» **Information supplied**:
_ _ _ _

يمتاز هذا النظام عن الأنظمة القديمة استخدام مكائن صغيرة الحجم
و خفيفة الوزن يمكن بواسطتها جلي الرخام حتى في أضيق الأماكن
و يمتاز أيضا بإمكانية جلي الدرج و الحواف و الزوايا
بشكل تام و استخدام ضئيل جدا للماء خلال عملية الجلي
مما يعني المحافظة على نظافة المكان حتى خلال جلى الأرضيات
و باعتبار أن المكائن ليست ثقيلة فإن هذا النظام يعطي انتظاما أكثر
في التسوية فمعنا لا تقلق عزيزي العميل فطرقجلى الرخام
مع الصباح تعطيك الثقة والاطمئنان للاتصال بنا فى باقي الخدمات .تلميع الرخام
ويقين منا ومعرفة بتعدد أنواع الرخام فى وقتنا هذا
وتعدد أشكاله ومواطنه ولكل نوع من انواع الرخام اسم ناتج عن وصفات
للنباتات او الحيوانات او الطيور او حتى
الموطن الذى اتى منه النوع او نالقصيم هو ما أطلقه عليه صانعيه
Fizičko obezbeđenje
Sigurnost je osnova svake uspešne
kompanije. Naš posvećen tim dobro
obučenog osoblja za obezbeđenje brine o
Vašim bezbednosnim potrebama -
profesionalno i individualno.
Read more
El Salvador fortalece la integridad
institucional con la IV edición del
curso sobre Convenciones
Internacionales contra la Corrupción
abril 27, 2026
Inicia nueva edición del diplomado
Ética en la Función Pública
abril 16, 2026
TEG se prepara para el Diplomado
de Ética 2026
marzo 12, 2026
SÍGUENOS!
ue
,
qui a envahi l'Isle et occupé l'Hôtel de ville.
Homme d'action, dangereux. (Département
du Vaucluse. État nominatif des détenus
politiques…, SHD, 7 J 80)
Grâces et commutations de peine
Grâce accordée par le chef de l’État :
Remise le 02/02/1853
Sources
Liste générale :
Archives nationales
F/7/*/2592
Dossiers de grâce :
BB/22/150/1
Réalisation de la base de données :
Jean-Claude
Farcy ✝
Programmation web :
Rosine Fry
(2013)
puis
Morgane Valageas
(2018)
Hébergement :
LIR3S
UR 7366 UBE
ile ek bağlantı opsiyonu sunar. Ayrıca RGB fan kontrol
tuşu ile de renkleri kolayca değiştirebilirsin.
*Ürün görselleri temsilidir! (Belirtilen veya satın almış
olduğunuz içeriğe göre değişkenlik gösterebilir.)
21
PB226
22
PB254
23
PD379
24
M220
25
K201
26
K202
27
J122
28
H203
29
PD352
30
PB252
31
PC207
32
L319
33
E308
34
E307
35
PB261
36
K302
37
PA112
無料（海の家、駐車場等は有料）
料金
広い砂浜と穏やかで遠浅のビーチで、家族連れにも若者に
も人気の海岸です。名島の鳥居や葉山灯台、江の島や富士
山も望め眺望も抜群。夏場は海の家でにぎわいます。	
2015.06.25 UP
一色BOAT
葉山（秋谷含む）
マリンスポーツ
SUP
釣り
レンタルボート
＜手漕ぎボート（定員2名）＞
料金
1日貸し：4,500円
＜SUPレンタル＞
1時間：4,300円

_ _ _ _

» **Task requirements**: I need each of the entries above printed again exactly.

» **Response to this exercise**:
يمتاز هذا النظام عن الأنظمة القديمة استخدام مكائن صغيرة الحجم
و خفيفة الوزن يمكن بواسطتها جلي الرخام حتى في أضيق الأماكن
و يمتاز أيضا بإمكانية جلي الدرج و الحواف و الزوايا
بشكل تام و استخدام ضئيل جدا للماء خلال عملية الجلي
مما يعني المحافظة على نظافة المكان حتى خلال جلى الأرضيات
و باعتبار أن المكائن ليست ثقيلة فإن هذا النظام يعطي انتظاما أكثر
في التسوية فمعنا لا تقلق عزيزي العميل فطرقجلى الرخام
مع الصباح تعطيك الثقة والاطمئنان للاتصال بنا فى باقي الخدمات .تلميع الرخام
ويقين منا ومعرفة بتعدد أنواع الرخام فى وقتنا هذا
وتعدد أشكاله ومواطنه ولكل نوع من انواع الرخام اسم ناتج عن وصفات
للنباتات او الحيوانات او الطيور او حتى
الموطن الذى اتى منه النوع او نالقصيم هو ما أطلقه عليه صانعيه
Fizičko obezbeđenje
Sigurnost je osnova svake uspešne
kompanije. Naš posvećen tim dobro
obučenog osoblja za obezbeđenje brine o
Vašim bezbednosnim potrebama -
profesionalno i individualno.
Read more
El Salvador fortalece la integridad
institucional con la IV edición del
curso sobre Convenciones
Internacionales contra la Corrupción
abril 27, 2026
Inicia nueva edición del diplomado
Ética en la Función Pública
abril 16, 2026
TEG se prepara para el Diplomado
de Ética 2026
marzo 12, 2026
SÍGUENOS!
ue
,
qui a envahi l'Isle et occupé l'Hôtel de ville.
Homme d'action, dangereux. (Département
du Vaucluse. État nominatif des détenus
politiques…, SHD, 7 J 80)
Grâces et commutations de peine
Grâce accordée par le chef de l’État :
Remise le 02/02/1853
Sources
Liste générale :
Archives nationales
F/7/*/2592
Dossiers de grâce :
BB/22/150/1
Réalisation de la base de données :
Jean-Claude
Farcy ✝
Programmation web :
Rosine Fry
(2013)
puis
Morgane Valageas
(2018)
Hébergement :
LIR3S
UR 7366 UBE
ile ek bağlantı opsiyonu sunar. Ayrıca RGB fan kontrol
tuşu ile de renkleri kolayca değiştirebilirsin.
*Ürün görselleri temsilidir! (Belirtilen veya satın almış
olduğunuz içeriğe göre değişkenlik gösterebilir.)
21
PB226
22
PB254
23
PD379
24
M220
25
K201
26
K202
27
J122
28
H203
29
PD352
30
PB252
31
PC207
32
L319
33
E308
34
E307
35
PB261
36
K302
37
PA112
無料（海の家、駐車場等は有料）
料金
広い砂浜と穏やかで遠浅のビーチで、家族連れにも若者に
も人気の海岸です。名島の鳥居や葉山灯台、江の島や富士
山も望め眺望も抜群。夏場は海の家でにぎわいます。	
2015.06.25 UP
一色BOAT
葉山（秋谷含む）
マリンスポーツ
SUP
釣り
レンタルボート
＜手漕ぎボート（定員2名）＞
料金
1日貸し：4,500円
＜SUPレンタル＞
1時間：4,300円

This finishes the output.